Питая непреодолимую антипатию ко всяческому доктринерству и сухим рационалистическим абстракциям, Чайковский сравнительно мало интересовался различными философскими системами, но знал работы некоторых философов и высказывал свое отношение к ним. Категорическое осуждение вызывает у него модная тогда в России философия Шопенгауэра. «В окончательных выводах Шопенгауэра, — находит он, — есть нечто оскорбительное для человеческого достоинства, что-то сухое и эгоистическое, не согретое любовью к человечеству». Резкость этого отзыва можно понять. Художник, характеризовавший себя сам как «человека, страстно любящего жизнь (несмотря на все ее невзгоды) и столь же страстно ненавидящего смерть», не мог принять и разделить философское учение, утверждавшее, что только переход к небытию, самоуничтожение служит избавлением от мирового зла.
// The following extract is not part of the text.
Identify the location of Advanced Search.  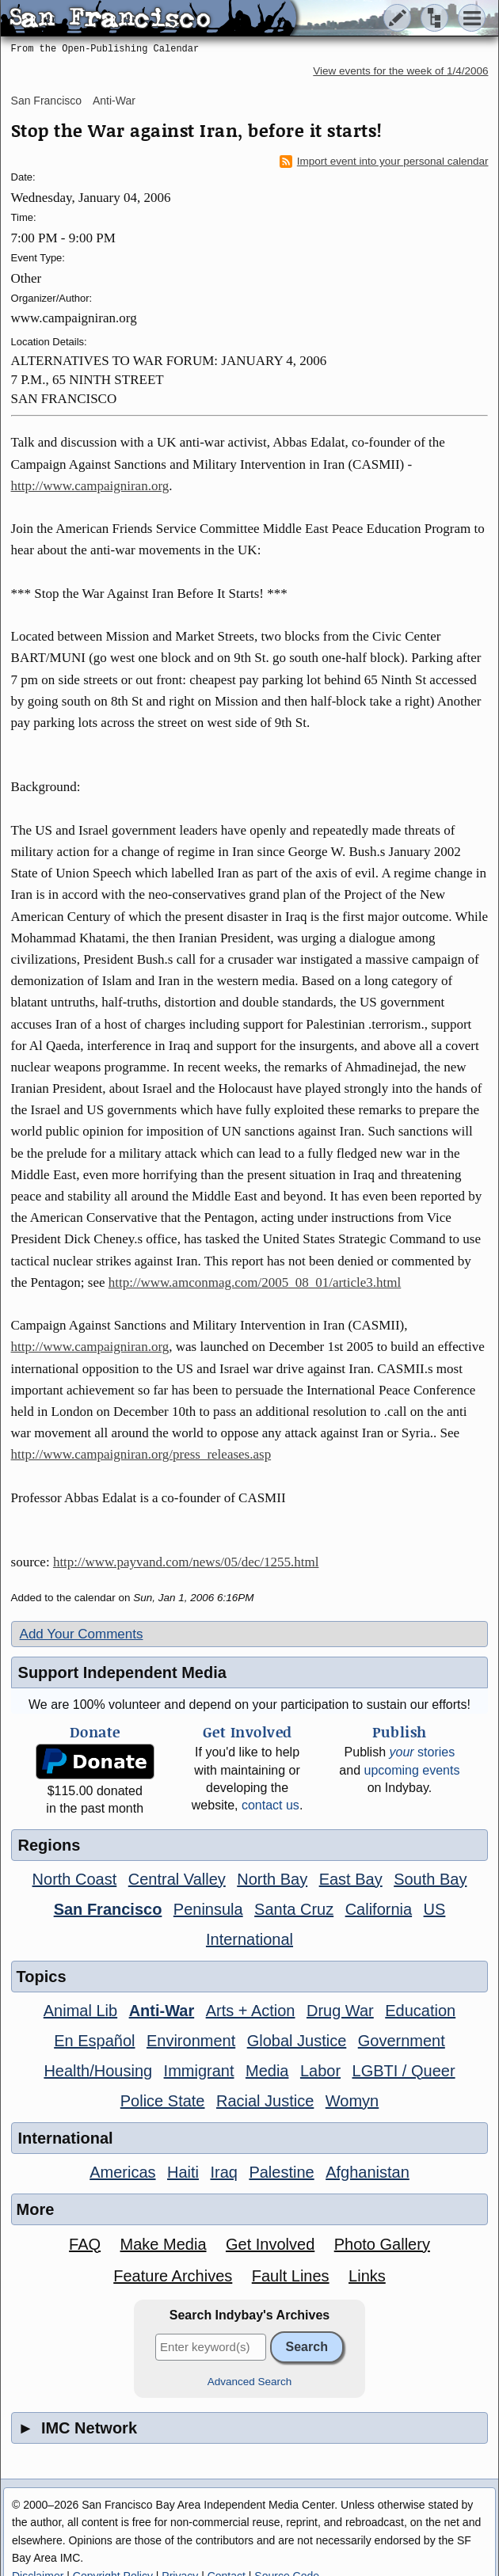
(250, 2382).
Напротив, философия Спинозы вызывала сочувствие у Чайковского и привлекала его своей гуманностью, вниманием и любовью к человеку, позволявшими композитору сравнивать нидерландского мыслителя с Львом Толстым. Не осталась незамеченной им и атеистическая сущность воззрений Спинозы. «Я и забыл тогда, — замечает Чайковский, вспоминая о своем недавнем споре с фон Мекк, — что могли быть люди, как Спиноза, Гете, Кант, которые сумели обойтись без религии? Я и забыл тогда, что, не говоря уже об этих колоссах, существует бездна людей, сумевших создать себе гармонический строй идей, заменивших им религию».
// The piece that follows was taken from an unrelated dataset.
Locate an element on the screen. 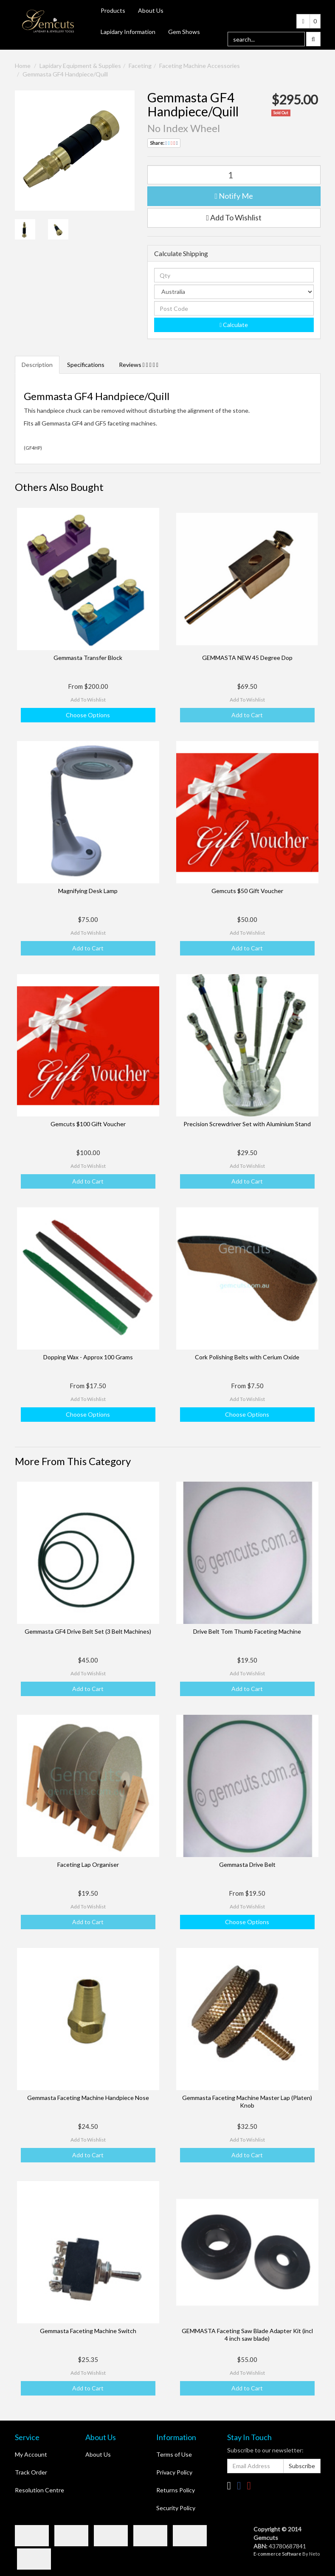  Cork Polishing Belts with Cerium Oxide is located at coordinates (247, 1357).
Эти строки написаны в 1877 году, когда Чайковский считал себя атеистом. Годом позже он еще решительнее заявлял, что догматическая сторона православия — «давно во мне подвергнута убийственной для него критике». Но в начале 80-х годов в его отношении к религии происходит перелом. «...B душу мою все больше и больше проникает свет веры, — признавался он в письме к фон Мекк из Парижа от 16/28 марта 1881 года, — ...я чувствую, что все более и более склоняюсь к этому единственному оплоту нашему против всяких бедствий. Я чувствую, что начинаю уметь любить Бога, чего прежде я не умел». Правда, тут же проскальзывает замечание: «сомнения еще посещают меня». Но композитор старается всеми силами души заглушить эти сомнения и гонит их от себя.
Религиозные воззрения Чайковского оставались сложными и неоднозначными, основываясь скорее на эмоциональных стимулах, нежели на глубокой и твердой убежденности. Некоторые из догматов христианского вероучения оставались для него по-прежнему неприемлемыми. «Я не настолько проникнут религией, — замечает он в одном из писем, — чтобы в смерти видеть с уверенностью начало новой жизни». Представление о вечном райском блаженстве казалось Чайковскому чем-то до крайности унылым, пустым и безрадостным: «Жизнь имеет тогда прелесть, когда состоит из чередования радостей и горя, из борьбы добра со злом, из света и тени, словом, из разнообразия в единстве. Как же представить себе вечную жизнь в виде нескончаемого блаженства».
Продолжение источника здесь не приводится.